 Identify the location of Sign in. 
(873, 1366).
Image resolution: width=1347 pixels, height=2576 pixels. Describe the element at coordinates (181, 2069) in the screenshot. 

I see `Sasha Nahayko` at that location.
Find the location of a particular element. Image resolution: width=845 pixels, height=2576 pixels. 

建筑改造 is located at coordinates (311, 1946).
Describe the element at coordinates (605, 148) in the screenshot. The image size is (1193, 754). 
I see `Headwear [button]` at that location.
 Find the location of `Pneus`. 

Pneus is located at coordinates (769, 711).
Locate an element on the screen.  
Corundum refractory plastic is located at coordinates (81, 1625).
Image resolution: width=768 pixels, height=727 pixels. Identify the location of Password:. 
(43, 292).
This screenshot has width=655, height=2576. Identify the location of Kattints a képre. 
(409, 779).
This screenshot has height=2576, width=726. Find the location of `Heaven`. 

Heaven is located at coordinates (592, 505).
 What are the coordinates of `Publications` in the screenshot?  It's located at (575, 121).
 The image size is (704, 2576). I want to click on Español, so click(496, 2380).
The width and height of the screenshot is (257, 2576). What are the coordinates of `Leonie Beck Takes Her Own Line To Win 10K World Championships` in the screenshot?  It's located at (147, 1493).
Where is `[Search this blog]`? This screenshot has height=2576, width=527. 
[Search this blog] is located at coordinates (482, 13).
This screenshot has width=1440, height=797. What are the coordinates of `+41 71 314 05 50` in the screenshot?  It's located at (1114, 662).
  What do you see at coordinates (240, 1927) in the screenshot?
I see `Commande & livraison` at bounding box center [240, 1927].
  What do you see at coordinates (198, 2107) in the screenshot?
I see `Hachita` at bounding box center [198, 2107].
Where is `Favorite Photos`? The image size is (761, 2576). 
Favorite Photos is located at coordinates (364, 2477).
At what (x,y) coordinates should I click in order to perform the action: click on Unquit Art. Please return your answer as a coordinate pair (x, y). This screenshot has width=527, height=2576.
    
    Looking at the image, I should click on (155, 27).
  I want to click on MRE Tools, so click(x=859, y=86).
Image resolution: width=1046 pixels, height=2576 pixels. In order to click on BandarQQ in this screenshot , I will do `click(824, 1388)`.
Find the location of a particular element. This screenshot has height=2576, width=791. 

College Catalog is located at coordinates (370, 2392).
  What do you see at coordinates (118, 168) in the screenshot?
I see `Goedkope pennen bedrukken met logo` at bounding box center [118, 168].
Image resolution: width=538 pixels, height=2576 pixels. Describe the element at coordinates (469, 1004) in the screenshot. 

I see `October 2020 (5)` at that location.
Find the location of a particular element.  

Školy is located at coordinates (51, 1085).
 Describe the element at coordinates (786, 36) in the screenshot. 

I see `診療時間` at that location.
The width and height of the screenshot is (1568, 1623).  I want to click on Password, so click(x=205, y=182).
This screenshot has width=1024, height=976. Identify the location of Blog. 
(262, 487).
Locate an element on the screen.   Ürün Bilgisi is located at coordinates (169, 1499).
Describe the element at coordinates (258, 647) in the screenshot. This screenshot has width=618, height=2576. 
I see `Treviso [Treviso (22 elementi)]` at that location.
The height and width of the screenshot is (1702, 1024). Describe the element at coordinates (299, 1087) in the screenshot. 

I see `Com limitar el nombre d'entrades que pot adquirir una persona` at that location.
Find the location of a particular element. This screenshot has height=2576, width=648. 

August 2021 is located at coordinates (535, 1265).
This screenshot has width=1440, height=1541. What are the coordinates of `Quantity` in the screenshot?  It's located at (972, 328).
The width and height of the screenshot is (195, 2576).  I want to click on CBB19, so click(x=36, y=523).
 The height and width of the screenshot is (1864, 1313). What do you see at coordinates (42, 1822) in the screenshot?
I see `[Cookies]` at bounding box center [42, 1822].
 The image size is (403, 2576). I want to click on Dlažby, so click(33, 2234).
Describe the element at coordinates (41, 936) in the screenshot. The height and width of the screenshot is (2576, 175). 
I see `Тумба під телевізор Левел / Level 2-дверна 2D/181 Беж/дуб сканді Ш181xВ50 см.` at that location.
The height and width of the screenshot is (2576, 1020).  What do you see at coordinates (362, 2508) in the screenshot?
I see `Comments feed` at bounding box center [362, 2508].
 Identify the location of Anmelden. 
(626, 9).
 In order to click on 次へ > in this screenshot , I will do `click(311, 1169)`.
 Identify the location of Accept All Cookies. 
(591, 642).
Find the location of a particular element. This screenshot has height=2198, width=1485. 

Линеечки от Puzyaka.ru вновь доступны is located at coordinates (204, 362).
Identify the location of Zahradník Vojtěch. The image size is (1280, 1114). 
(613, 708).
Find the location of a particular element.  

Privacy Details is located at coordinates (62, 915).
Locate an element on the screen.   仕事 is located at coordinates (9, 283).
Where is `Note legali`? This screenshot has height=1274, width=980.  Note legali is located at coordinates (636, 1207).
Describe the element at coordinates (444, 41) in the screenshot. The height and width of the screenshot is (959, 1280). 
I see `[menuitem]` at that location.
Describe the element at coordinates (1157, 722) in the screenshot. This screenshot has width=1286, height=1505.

→ **WHAT THE TASK REQUIRES**: Each of the records shown above needs to be repeated exactly.

→ **RESPONSE FOR THIS EXERCISE**:
 Identify the location of Sign in. 
(873, 1366).
Image resolution: width=1347 pixels, height=2576 pixels. Describe the element at coordinates (181, 2069) in the screenshot. 

I see `Sasha Nahayko` at that location.
Find the location of a particular element. Image resolution: width=845 pixels, height=2576 pixels. 

建筑改造 is located at coordinates (311, 1946).
Describe the element at coordinates (605, 148) in the screenshot. The image size is (1193, 754). 
I see `Headwear [button]` at that location.
 Find the location of `Pneus`. 

Pneus is located at coordinates (769, 711).
Locate an element on the screen.  
Corundum refractory plastic is located at coordinates (81, 1625).
Image resolution: width=768 pixels, height=727 pixels. Identify the location of Password:. 
(43, 292).
This screenshot has width=655, height=2576. Identify the location of Kattints a képre. 
(409, 779).
This screenshot has height=2576, width=726. Find the location of `Heaven`. 

Heaven is located at coordinates (592, 505).
 What are the coordinates of `Publications` in the screenshot?  It's located at (575, 121).
 The image size is (704, 2576). I want to click on Español, so click(496, 2380).
The width and height of the screenshot is (257, 2576). What are the coordinates of `Leonie Beck Takes Her Own Line To Win 10K World Championships` in the screenshot?  It's located at (147, 1493).
Where is `[Search this blog]`? This screenshot has height=2576, width=527. 
[Search this blog] is located at coordinates (482, 13).
This screenshot has width=1440, height=797. What are the coordinates of `+41 71 314 05 50` in the screenshot?  It's located at (1114, 662).
  What do you see at coordinates (240, 1927) in the screenshot?
I see `Commande & livraison` at bounding box center [240, 1927].
  What do you see at coordinates (198, 2107) in the screenshot?
I see `Hachita` at bounding box center [198, 2107].
Where is `Favorite Photos`? The image size is (761, 2576). 
Favorite Photos is located at coordinates (364, 2477).
At what (x,y) coordinates should I click in order to perform the action: click on Unquit Art. Please return your answer as a coordinate pair (x, y). This screenshot has width=527, height=2576.
    
    Looking at the image, I should click on (155, 27).
  I want to click on MRE Tools, so click(x=859, y=86).
Image resolution: width=1046 pixels, height=2576 pixels. In order to click on BandarQQ in this screenshot , I will do `click(824, 1388)`.
Find the location of a particular element. This screenshot has height=2576, width=791. 

College Catalog is located at coordinates (370, 2392).
  What do you see at coordinates (118, 168) in the screenshot?
I see `Goedkope pennen bedrukken met logo` at bounding box center [118, 168].
Image resolution: width=538 pixels, height=2576 pixels. Describe the element at coordinates (469, 1004) in the screenshot. 

I see `October 2020 (5)` at that location.
Find the location of a particular element.  

Školy is located at coordinates (51, 1085).
 Describe the element at coordinates (786, 36) in the screenshot. 

I see `診療時間` at that location.
The width and height of the screenshot is (1568, 1623).  I want to click on Password, so click(x=205, y=182).
This screenshot has width=1024, height=976. Identify the location of Blog. 
(262, 487).
Locate an element on the screen.   Ürün Bilgisi is located at coordinates (169, 1499).
Describe the element at coordinates (258, 647) in the screenshot. This screenshot has width=618, height=2576. 
I see `Treviso [Treviso (22 elementi)]` at that location.
The height and width of the screenshot is (1702, 1024). Describe the element at coordinates (299, 1087) in the screenshot. 

I see `Com limitar el nombre d'entrades que pot adquirir una persona` at that location.
Find the location of a particular element. This screenshot has height=2576, width=648. 

August 2021 is located at coordinates (535, 1265).
This screenshot has width=1440, height=1541. What are the coordinates of `Quantity` in the screenshot?  It's located at (972, 328).
The width and height of the screenshot is (195, 2576).  I want to click on CBB19, so click(x=36, y=523).
 The height and width of the screenshot is (1864, 1313). What do you see at coordinates (42, 1822) in the screenshot?
I see `[Cookies]` at bounding box center [42, 1822].
 The image size is (403, 2576). I want to click on Dlažby, so click(33, 2234).
Describe the element at coordinates (41, 936) in the screenshot. The height and width of the screenshot is (2576, 175). 
I see `Тумба під телевізор Левел / Level 2-дверна 2D/181 Беж/дуб сканді Ш181xВ50 см.` at that location.
The height and width of the screenshot is (2576, 1020).  What do you see at coordinates (362, 2508) in the screenshot?
I see `Comments feed` at bounding box center [362, 2508].
 Identify the location of Anmelden. 
(626, 9).
 In order to click on 次へ > in this screenshot , I will do `click(311, 1169)`.
 Identify the location of Accept All Cookies. 
(591, 642).
Find the location of a particular element. This screenshot has height=2198, width=1485. 

Линеечки от Puzyaka.ru вновь доступны is located at coordinates (204, 362).
Identify the location of Zahradník Vojtěch. The image size is (1280, 1114). 
(613, 708).
Find the location of a particular element.  

Privacy Details is located at coordinates (62, 915).
Locate an element on the screen.   仕事 is located at coordinates (9, 283).
Where is `Note legali`? This screenshot has height=1274, width=980.  Note legali is located at coordinates (636, 1207).
Describe the element at coordinates (444, 41) in the screenshot. The height and width of the screenshot is (959, 1280). 
I see `[menuitem]` at that location.
Describe the element at coordinates (1157, 722) in the screenshot. This screenshot has width=1286, height=1505.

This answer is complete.